If you're choosing a retirement savings vehicle, you may be wondering if it matters where you save your money. Individual retirement accounts (IRAs) and 401(k)s are among the most popular ways to save for retirement, but these two savings account types have distinct features, and understanding the key differences between them can help you decide whether to leverage one or the other — or both.
IRA vs. 401(k): What Are the Pros and Cons of Each?
Here we will compare and contrast the most important aspects of IRAs and 401(k)s so you can determine which account type makes the most sense for your retirement planning.
If you have earned income, you're likely eligible to contribute to an IRA. 401(k) plans, on the other hand, are workplace retirement plans, so you can only contribute if your employer offers this type of retirement plan. You may be able to contribute to both types of accounts, but be sure to discuss the tax rules with a financial advisor or CPA to avoid any problems.
It's ideal to have a 401(k) if you want to save a substantial amount for retirement. IRAs allow you to contribute up to $6,000 per year, and if you're age 50 or older, you can contribute an additional $1,000 as a catch-up contribution.
The maximum contribution for a 401(k) plan is significantly higher, allowing you to defer up to $19,500 of your pay into your plan.

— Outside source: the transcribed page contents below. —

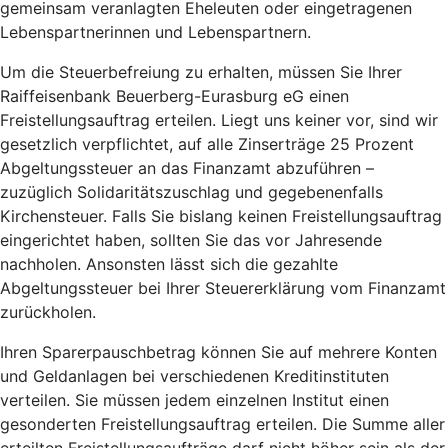
gemeinsam veranlagten Eheleuten oder eingetragenen
Lebenspartnerinnen und Lebenspartnern.
Um die Steuerbefreiung zu erhalten, müssen Sie Ihrer
Raiffeisenbank Beuerberg-Eurasburg eG einen
Freistellungsauftrag erteilen. Liegt uns keiner vor, sind wir
gesetzlich verpflichtet, auf alle Zinserträge 25 Prozent
Abgeltungssteuer an das Finanzamt abzuführen –
zuzüglich Solidaritätszuschlag und gegebenenfalls
Kirchensteuer. Falls Sie bislang keinen Freistellungsauftrag
eingerichtet haben, sollten Sie das vor Jahresende
nachholen. Ansonsten lässt sich die gezahlte
Abgeltungssteuer bei Ihrer Steuererklärung vom Finanzamt
zurückholen.
Ihren Sparerpauschbetrag können Sie auf mehrere Konten
und Geldanlagen bei verschiedenen Kreditinstituten
verteilen. Sie müssen jedem einzelnen Institut einen
gesonderten Freistellungsauftrag erteilen. Die Summe aller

When you're over age 50, you can increase that by another $6,500 as well. Plus, your employer can match your contribution or provide additional funds, such as profit-sharing dollars.
Both 401(k) plans and IRAs may allow for pretax and after-tax contributions. However, your ability to use those options depends on several factors, so it's critical that you discuss the pros and cons of an IRA vs. 401(k) with your tax professional before you make a decision. Be sure to consider the following differences with respect to taxation in particular.
- IRAs: Anybody with earned income can make non-deductible contributions to an IRA. However, to contribute to a Roth IRA, your income must be below a specific level. In terms of pretax contributions, your workplace retirement plan and your income can affect whether or not you qualify for a deductible contribution.
- 401(k)s: Your employer decides what types of contributions are allowed with a 401(k). As long as you're eligible to participate, you can typically choose how to allocate your contributions. For example, you could opt for pretax, Roth or a little bit of both.
With an IRA, you typically have a broad range of investment options. Depending on where you open an account, you can invest in mutual funds, ETFs, individual stocks, cash, CDs, annuities or other vehicles. IRAs offer more flexibility than most 401(k) plans.
A 401(k) plan often has a menu of investments that your employer chooses. In many cases, you can invest in mutual funds, ETFs or similar instruments that focus on diversifying into numerous investments.
An IRA is an account you control, so you can generally withdraw funds whenever you need. It may take several business days for funds to become available, and some investment providers set restrictions on withdrawals, but IRAs can provide easy access to your funds.
401(k) plans have rules that limit withdrawals. For example, you might need to stop working at your job, reach a certain age or satisfy some other condition to access your money. Unlike IRAs, 401(k) plans can offer loans, though that's an optional feature your employer must enable.
The Bottom Line
Both IRAs and 401(k) plans can help you save for retirement, manage taxes and invest your money. 401(k) plans can allow you to maximize your savings, but IRAs offer the most flexibility in terms of investment options and withdrawals. Fortunately, you don't need to choose between the two, as you may be able to contribute to both types of accounts. By doing so, you can design a customized strategy that leverages the features that matter most to your retirement goals.